Most modern computers include at least one form of data storage that has programmable address translation or mapping. In most computers, this storage will be provided by a relatively high-speed system memory, which is usually implemented using random-access memory (RAM) components (DRAM and SRAM).
Although system memory is usually fast, it does have its weaknesses. First, it is usually volatile. Second, for a given amount of data to be stored, system memory takes up more physical space within the computer, is more expensive, and requires more support in terms of cooling, component sockets, etc., than does a conventional non-volatile storage device such as a disk. Thus, whereas many gigabytes of disk storage are commonly included in even computers in the relatively unsophisticated consumer market, such computers seldom come with more than a few GB of system RAM.
Because higher speed access to stored data and code usually translates into faster performance, it is generally preferable to run as much of an active application from system memory as possible. Indeed, many applications requiring real-time processing of complex calculations, such as voice-recognition software, interactive graphics, etc., will not run properly or run at all unless a certain amount of RAM is reserved for their use while running.
High-speed system memory is a limited resource and, as with most limited resources, there is often competition for it. This has become an even greater problem in modern multi-tasked systems, in which several applications may be running or, at least resident in memory, at the same time. Even where there is enough memory in a given system for all of the applications that need it, it is still often advantageous to conserve memory use: RAM costs money, and consumes both energy and physical space. More efficient management of RAM can reduce the cost, energy, or physical space required to support a given workload. Alternatively, more efficient management of RAM can allow a system to support a larger number of applications with good performance, given a fixed monetary, energy, or physical space budget.

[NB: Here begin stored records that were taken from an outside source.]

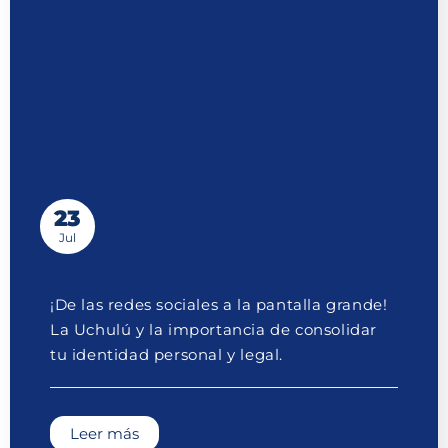
23
Jul
¡De las redes sociales a la pantalla grande!
La Uchulú y la importancia de consolidar
tu identidad personal y legal.
Leer más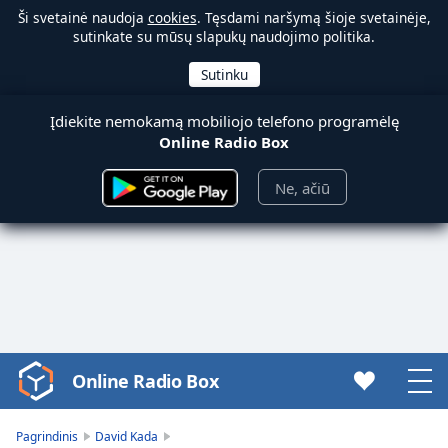
Ši svetainė naudoja
cookies
. Tęsdami naršymą šioje svetainėje,
sutinkate su mūsų slapukų naudojimo politika.
Įdiekite nemokamą mobiliojo telefono programėlę
Online Radio Box
Ne, ačiū
Online Radio Box
Video
Player
is
Pagrindinis
David Kada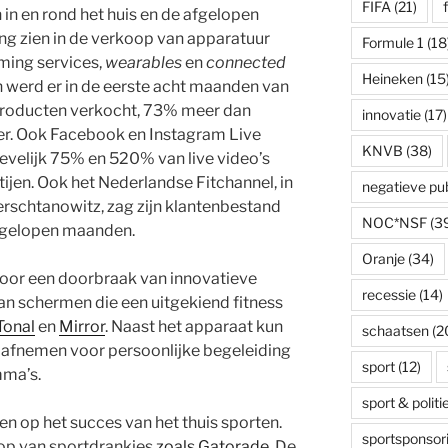
FIFA
(21)
in en rond het huis en de afgelopen
ng zien in de verkoop van apparatuur
Formule 1
(18
aming services,
wearables
en
connected
Heineken
(15
n werd er in de eerste acht maanden van
n producten verkocht, 73% meer dan
innovatie
(17)
der. Ook Facebook en Instagram Live
KNVB
(38)
ievelijk 75% en 520% van live video’s
ijen. Ook het Nederlandse Fitchannel, in
negatieve publ
schtanowitz, zag zijn klantenbestand
NOC*NSF
(3
afgelopen maanden.
Oranje
(34)
oor een doorbraak van innovatieve
recessie
(14)
an schermen die een uitgekiend fitness
Tonal
en
Mirror
. Naast het apparaat kun
schaatsen
(2
 afnemen voor persoonlijke begeleiding
sport
(12)
ma’s.
sport & politi
ten op het succes van het thuis sporten.
sportsponsor
koop van sportdrankjes
zoals Gatorade
. De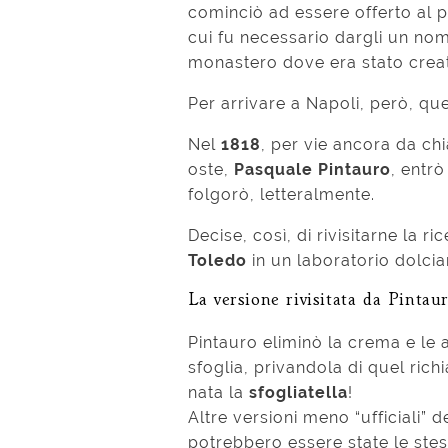
cominciò ad essere offerto al 
cui fu necessario dargli un nom
monastero dove era stato crea
Per arrivare a Napoli, però, qu
Nel
1818
, per vie ancora da chi
oste,
Pasquale Pintauro
, entrò
folgorò, letteralmente.
Decise, così, di rivisitarne la r
Toledo
in un laboratorio dolcia
La versione rivisitata da Pintau
Pintauro eliminò la crema e le 
sfoglia, privandola di quel ric
nata la
sfogliatella
!
Altre versioni meno “ufficiali” d
potrebbero essere state le ste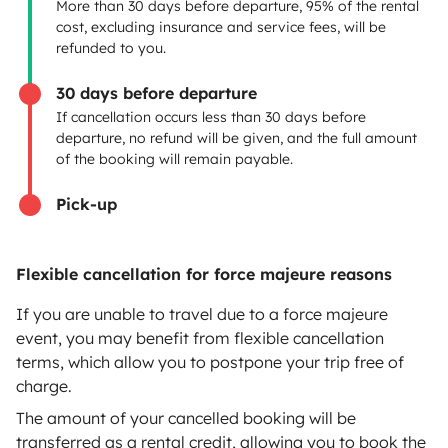
Rental Agreement
More than 30 days before departure, 95% of the rental
cost, excluding insurance and service fees, will be
Insurance for hiring out
refunded to you.
Breakdown assistance
30 days before departure
If cancellation occurs less than 30 days before
Help Centre for owners
departure, no refund will be given, and the full amount
of the booking will remain payable.
Pick-up
Secure third-party payment system
Flexible cancellation for force majeure reasons
Pay in instalments
If you are unable to travel due to a force majeure
event, you may benefit from flexible cancellation
terms, which allow you to postpone your trip free of
Download in
Download in
charge.
App Store
Google Play
The amount of your cancelled booking will be
transferred as a rental credit, allowing you to book the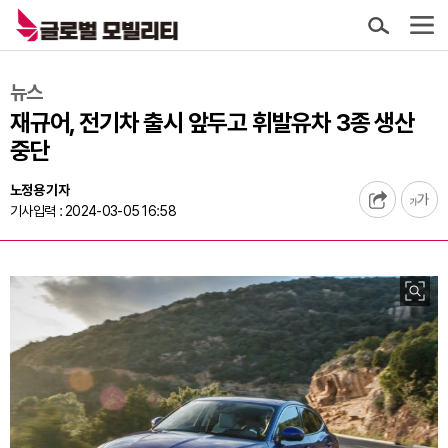
뉴스
재규어, 전기차 출시 앞두고 휘발유차 3종 생산
중단
노정용 기자
기사입력 : 2024-03-05 16:58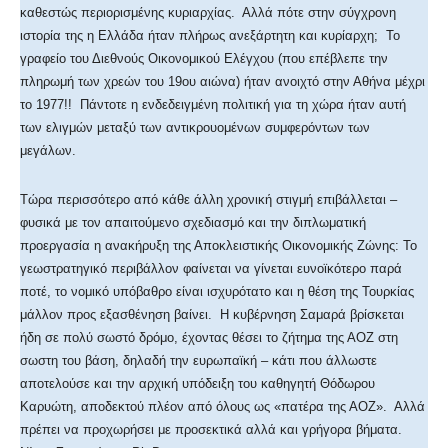
καθεστώς περιορισμένης κυριαρχίας. Αλλά πότε στην σύγχρονη
ιστορία της η Ελλάδα ήταν πλήρως ανεξάρτητη και κυρίαρχη; Το
γραφείο του Διεθνούς Οικονομικού Ελέγχου (που επέβλεπε την
πληρωμή των χρεών του 19ου αιώνα) ήταν ανοιχτό στην Αθήνα μέχρι
το 1977!! Πάντοτε η ενδεδειγμένη πολιτική για τη χώρα ήταν αυτή
των ελιγμών μεταξύ των αντικρουομένων συμφερόντων των
μεγάλων.
Τώρα περισσότερο από κάθε άλλη χρονική στιγμή επιβάλλεται –
φυσικά με τον απαιτούμενο σχεδιασμό και την διπλωματική
προεργασία η ανακήρυξη της Αποκλειστικής Οικονομικής Ζώνης: Το
γεωστρατηγικό περιβάλλον φαίνεται να γίνεται ευνοϊκότερο παρά
ποτέ, το νομικό υπόβαθρο είναι ισχυρότατο και η θέση της Τουρκίας
μάλλον προς εξασθένηση βαίνει. Η κυβέρνηση Σαμαρά βρίσκεται
ήδη σε πολύ σωστό δρόμο, έχοντας θέσει το ζήτημα της ΑΟΖ στη
σωστη του βάση, δηλαδή την ευρωπαϊκή – κάτι που άλλωστε
αποτελούσε και την αρχική υπόδειξη του καθηγητή Θόδωρου
Καρυώτη, αποδεκτού πλέον από όλους ως «πατέρα της ΑΟΖ». Αλλά
πρέπει να προχωρήσει με προσεκτικά αλλά και γρήγορα βήματα.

Using known virtualization techniques, multiple virtual machines (VMs), each having a guest operating system, may share a single physical host. When several VMs are executing on one physical host, there is an opportunity for consolidating memory as various VMs may use identical or similar pages. One technique for reducing the amount of system memory required for a given workload, and thereby for effectively “expanding” the amount of available system memory, is to implement a scheme whereby different VMs share the memory space. Transparent page sharing, in the context of a multi-processor system on which virtual machines are running, is one known method for saving RAM space. The basic idea is to save memory by eliminating redundant copies of memory pages, such as those that contain program code or file system buffer cache data. This is especially important for reducing memory overheads associated with running multiple copies of operating systems (e.g., multiple guest operating systems each running in a respective virtual machine). Further related information is provided in U.S. Pat. No. 6,075,938, to Bugnion, et al., “Virtual Machine Monitors for Scalable Multiprocessors,” issued 13 Jun. 2000 (“Bugnion '938”).
According to another technique, the contents of pages in memory are hashed and their hash numbers are compared to identify potentially identical pages. The entire content of potentially positive candidates is compared to verify that they store identical content. When identical pages are found, only one is selected and protected by using a known copy-on-write (COW) technique, while the other page is eliminated to free the memory space. This technique is particularly advantageous in that it does not require any modification of the guest operating system (OS). Further relevant information is described in U.S. Pat. No. 6,789,156, to Waldspurger, “Content-Based, Transparent Sharing of Memory Units,” issued Sep. 7, 2004.